Tagliacozzo. La “piccola brigantina sognatrice”, così la conoscevano gli assidui frequentanti della Cantina del Brigante, tipico locale nella suggestiva Piazza Argoli di Tagliacozzo, nel quale la giovane chef abruzzese Lucia Tellone era ai suoi arbori culinari. Oggi, la “brigantina” è cresciuta, dopo molti viaggi che l’hanno allontanata dal piccolo centro abruzzese e l’hanno vista davanti ai fornelli di numerosi ristoranti a Venezia, Milano, Oslo, Frantzèn ed in ultimo, ma solo in senso cronologico, la si è vista protagonista tra i dodici giovani talenti italiani richiamati all’Ambasciata del Gusto, direttamente dello chef italiano per eccellenza attualmente, Carlo Cracco. Una ragazza umile, di origini modeste, ma con grandi sogni e prospettive. Il padre contadino e la signora Soraia, amorevole mamma a tempo pieno sono fieri di lei, soffrendo un po’ la sua mancanza in casa. Una grande soddisfazione per la sorella maggiore, Fulvia, anche lei spesso lontana dalla sua terra per il suo percorso in carriera come upstylist-artist e per il giovane fratello Michel, che invece ha scelto di seguire la strada del padre ricercando nei campi l’amore e la gioia del contatto con la sua terra madre. Reduce da un’avventura unica, impegnativa ed emozionante ad Abbiategrasso, Lucia è tornata qualche giorno fa nella sua dimora a Villa San Sebastiano, vittima, purtroppo, di uno spiacevole incidente di percorso che l’ha vista derubata della sua valigia sul treno che la riportava a casa, proprio nel tratto ferroviario da Roma a Tagliacozzo. Amareggiata, ma per nulla sconfortata, la ragazza mi ha accolto sorridente in casa e davanti ad un tè, mi ha raccontato la sua formazione, il suo amore per la cucina, i suoi piatti e l’esperienza a Milano.
Cara “cheffessa”, ormai sei una portavoce del nostro territorio abruzzese. Tuttavia, prima del racconto sull’esperienza all’Ambasciata del Gusto, vorrei sapere un po’ gli arbori della tua passione culinaria.

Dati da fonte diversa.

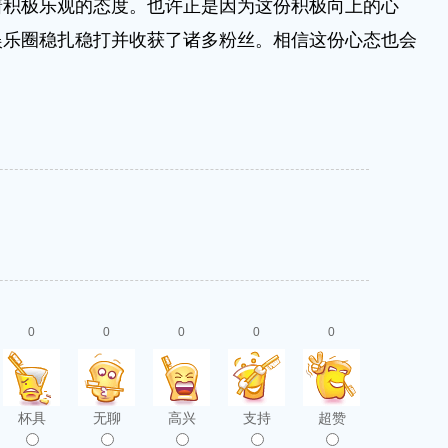
着积极乐观的态度。也许正是因为这份积极向上的心
娱乐圈稳扎稳打并收获了诸多粉丝。相信这份心态也会
0
0
0
0
0
杯具
无聊
高兴
支持
超赞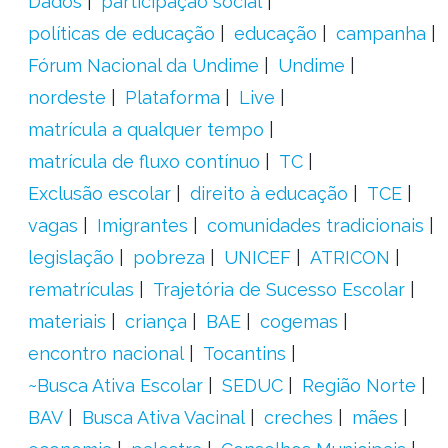
Dados
participação social
políticas de educação
educação
campanha
Fórum Nacional da Undime
Undime
nordeste
Plataforma
Live
matrícula a qualquer tempo
matrícula de fluxo contínuo
TC
Exclusão escolar
direito à educação
TCE
vagas
Imigrantes
comunidades tradicionais
legislação
pobreza
UNICEF
ATRICON
rematrículas
Trajetória de Sucesso Escolar
materiais
criança
BAE
cogemas
encontro nacional
Tocantins
~Busca Ativa Escolar
SEDUC
Região Norte
BAV
Busca Ativa Vacinal
creches
mães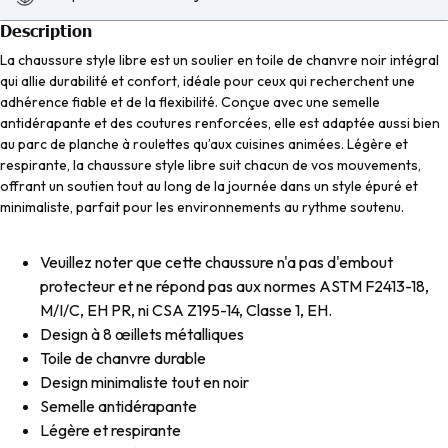
Description
La chaussure style libre est un soulier en toile de chanvre noir intégral
qui allie durabilité et confort, idéale pour ceux qui recherchent une
adhérence fiable et de la flexibilité. Conçue avec une semelle
antidérapante et des coutures renforcées, elle est adaptée aussi bien
au parc de planche à roulettes qu’aux cuisines animées. Légère et
respirante, la chaussure style libre suit chacun de vos mouvements,
offrant un soutien tout au long de la journée dans un style épuré et
minimaliste, parfait pour les environnements au rythme soutenu.
Veuillez noter que cette chaussure n'a pas d'embout
protecteur et ne répond pas aux normes ASTM F2413-18,
M/I/C, EH PR, ni CSA Z195-14, Classe 1, EH.
Design à 8 œillets métalliques
Toile de chanvre durable
Design minimaliste tout en noir
Semelle antidérapante
Légère et respirante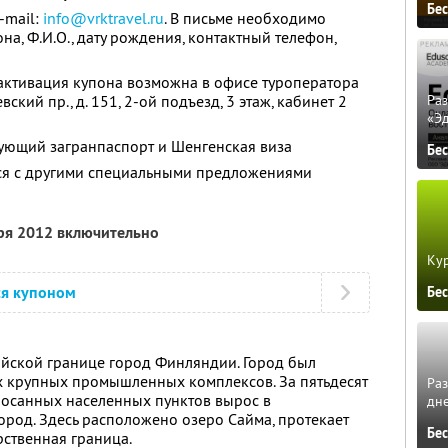
Бе
-mail:
info@vrktravel.ru
. В письме необходимо
на, Ф.И.О., дату рождения, контактный телефон,
активация купона возможна в офисе туроператора
евский пр., д. 151, 2-ой подъезд, 3 этаж, кабинет 2
Ра
«Э
ующий загранпаспорт и Шенгенская виза
Бе
тся с другими специальными предложениями
бря 2012 включительно
Кур
ся купоном
Бе
ийской границе город Финляндии. Город был
ех крупных промышленных комплексов. За пятьдесят
Ра
росанных населенных пунктов вырос в
дне
од. Здесь расположено озеро Сайма, протекает
Бе
рственная граница.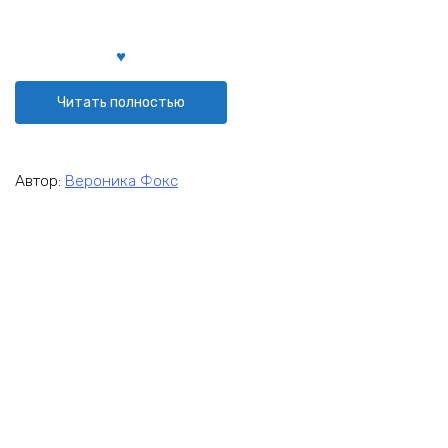
Читать полностью
Автор:
Вероника Фокс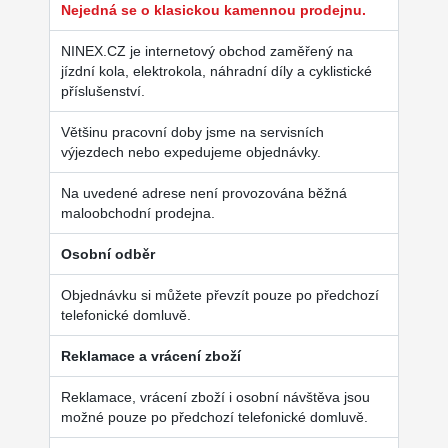
Nejedná se o klasickou kamennou prodejnu.
NINEX.CZ je internetový obchod zaměřený na
jízdní kola, elektrokola, náhradní díly a cyklistické
příslušenství.
Většinu pracovní doby jsme na servisních
výjezdech nebo expedujeme objednávky.
Na uvedené adrese není provozována běžná
maloobchodní prodejna.
Osobní odběr
Objednávku si můžete převzít pouze po předchozí
telefonické domluvě.
Reklamace a vrácení zboží
Reklamace, vrácení zboží i osobní návštěva jsou
možné pouze po předchozí telefonické domluvě.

Tutto è nato nella cucina di casa. Mentre cucinavano, nonna e mamma avevano la picchia dietro l’angolo che le controllava. Da piccola, non avevo mai paura di sporcarmi, al contrario di mia sorella… già lì, si vedevano le nostre strade diverse (afferma sorridendo). Vedendo il mio interesse, ogni volta che si preparavano polenta o gnocchi, nonna mi chiamava ad assisterla e quando si ultilizzava il forno a legna per cuocere il pane, per me era una vera festa. Questi piccoli e piacevoli ricordi rappresentano per me quel calore emotivo che mi spinge a continuare e mi riscalda nei momenti di sconforto. La mia prima esperienza di lavoro è stata poi qui a Tagliacozzo. La Cantina del Brigante è stato il mio primo approccio al mondo della cucina e il m lo devo proprio ai gestori, in particolare a Mario Iacomini. Era più o meno il 2004, nella cucina della zona vigevano costantemente piatti di tradizione, buoni, ricchi e saporiti, ma che non mostravano una ricca ricerca. La passione per la cucina spingeva Mario a provare sempre piatti nuovi ed è stato tra i primi a ricercare i contadini del posto per promuovere tutti prodotti della nostra terra. Lì il mio interesse e la mia passione per il mondo culinario crebbero notevolemente.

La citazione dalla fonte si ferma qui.